Tony Luke's Worldwide
- Trade name: Tony Luke's
- Company type: Private
- Industry: Restaurants
- Genre: Fast casual
- Founded: February 3, 1992; 34 years ago
- Founder: Tony Lucidonio Tony Luke Jr. Nicky Lucidonio
- Headquarters: 39 East Oregon Avenue Philadelphia, Pennsylvania, United States
- Number of locations: 16 (2021)
- Area served: Pennsylvania; New Jersey; Washington, DC; Maryland; Texas; Bahrain; Rio (Hotel and casino);
- Products: Cheesesteaks, Italian roast pork, and other sandwiches
- Owner: Lucidonio family
- Website: TonyLukes.com

= Tony Luke's =

Cheesesteak restaurant in Philadelphia

Tony Luke's is an American-based cheesesteak restaurant that was founded in 1992 by Tony Lucidonio and his sons, Tony Luke Jr. and Nicky Lucidonio at its original location at 39 East Oregon Avenue in South Philadelphia. The franchise has since expanded, with 16 locations in Pennsylvania and New Jersey, one location each in Washington, D.C., Maryland and Texas as well as one in Bahrain.

==History==
In the early 1990s Luke Jr., his father and his brother, Nicky, bought a property near the expressway in South Philadelphia. The restaurant opened on February 3, 1992. The restaurant did not initially serve cheesesteaks until six months after opening due to popular demand. To avoid competition with other local businesses, the original Tony Luke's stand offered a more diversified menu, offering hoagies and other fare, along with cheesesteaks. Luke Jr. soon took over the store's marketing.

Eventually, the business grew to include several locations in the Philadelphia area and a line of frozen sandwiches. Through a partnership with Rastelli Foods Group, the business now has several franchised locations in Bahrain. On January 21, 2019, the restaurant announced that they will be opening 7 locations in New York City. The first location opened on April 3, 2019, in Brooklyn, New York on Flatbush Avenue.

In July 2020, the owner Anthony Lucidonio Sr. and his son Nicholas were indicted on federal tax fraud charges. They are accused of failing to report over $8 million of income from 2006 to 2016. They are also accused of paying employees in cash to avoid payroll taxes. The Lucidonios dispute the criminal charges.

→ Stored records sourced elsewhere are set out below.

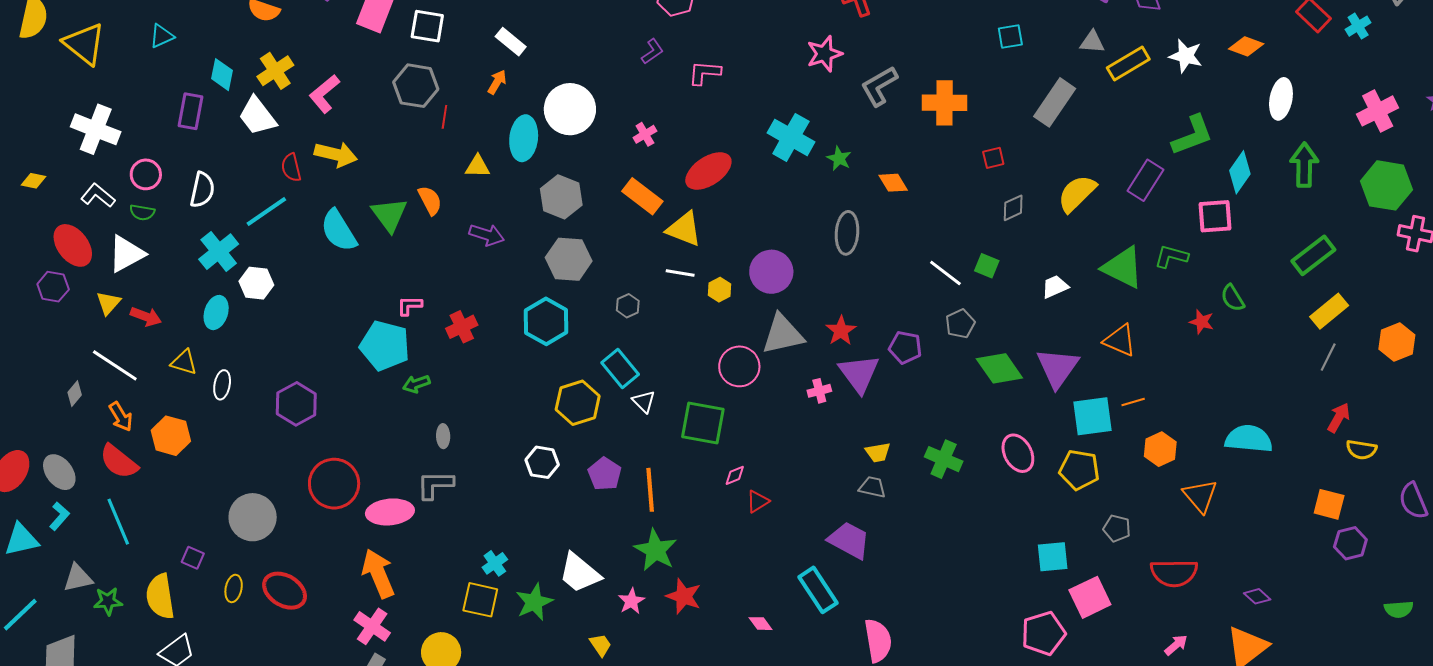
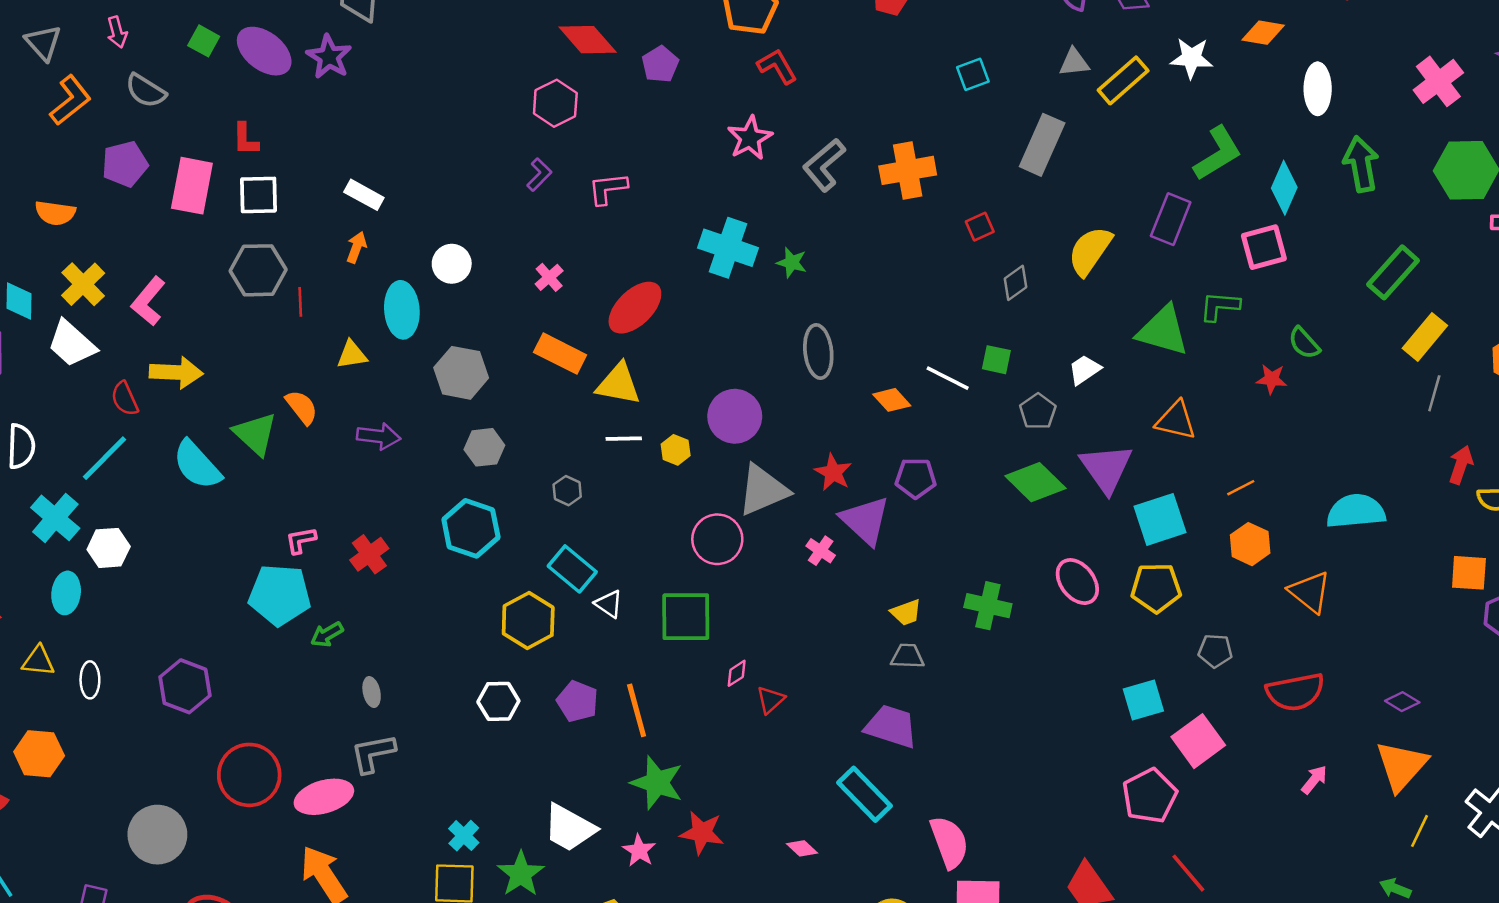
white circle: (570, 109) -> (452, 264), size x0.6
orange diamond: (893, 183) -> (892, 400), moved
gray hexagon: (569, 259) -> (484, 447), size x0.7
gray pentagon: (960, 324) -> (1038, 412), moved
pink cross: (819, 391) -> (821, 551), turned -30
orange line: (1133, 402) -> (1241, 488), moved

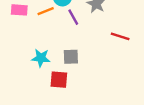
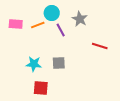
red square: (59, 80) -> (41, 88), moved

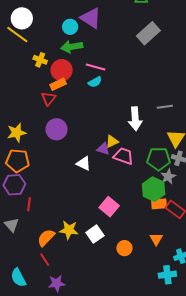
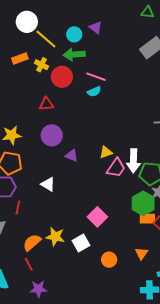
purple triangle: (91, 18) -> (96, 28), size x0.6
yellow line: (17, 35) -> (46, 39), moved
orange rectangle: (58, 84) -> (20, 59), moved
red triangle: (48, 99) -> (46, 104), turned 42
white arrow: (135, 119) -> (133, 161), moved
purple triangle: (103, 149) -> (72, 155), moved
pink trapezoid: (123, 156) -> (116, 168), turned 100
white triangle: (84, 163) -> (48, 184), moved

In 2022, the original Tony Luke's store underwent a name change due to a split among family members after a dispute that occurred in 2015. It is not affiliated with the Tony Luke's brand or franchise company which still operate several stores around the country.

==Business ventures==
In 2008 Tony Luke expanded his franchise to frozen cheesesteaks and pork products known as Tony Luke's Pronto.

==In mass media==
Tony Luke was selected as Bobby Flay's adversary for an episode of the cooking show Throwdown! with Bobby Flay, with Luke winning the cheesesteak battle.

Tony Luke's was featured on the Travel Channel's Man v. Food with Adam Richman attempting the "Ultimate Cheesesteak Challenge", which consisted of 42 oz. of beef, 18 oz. of cheese, and 8 oz. of fried onions on a 20-inch hoagie roll. Richman chose American cheese for his cheesesteak while Luke, who also took on the challenge, opted for the more traditional Cheez Whiz on his. Richman succeeded in the challenge while Luke failed.

The restaurant was also featured on Food Wars (hosted by Camille Ford), going head-to-head with Pat's King of Steaks in a battle for best cheesesteak in Philadelphia, with Pat's beating out Tony Luke's in the competition.

Tony Luke played host to former World's Strongest Man Eddie Hall on his visit to Philadelphia filming his 2019 series Eddie Eats America for UKTV. Luke said Eddie was the fastest eater of the "Ultimate Cheesesteak Challenge".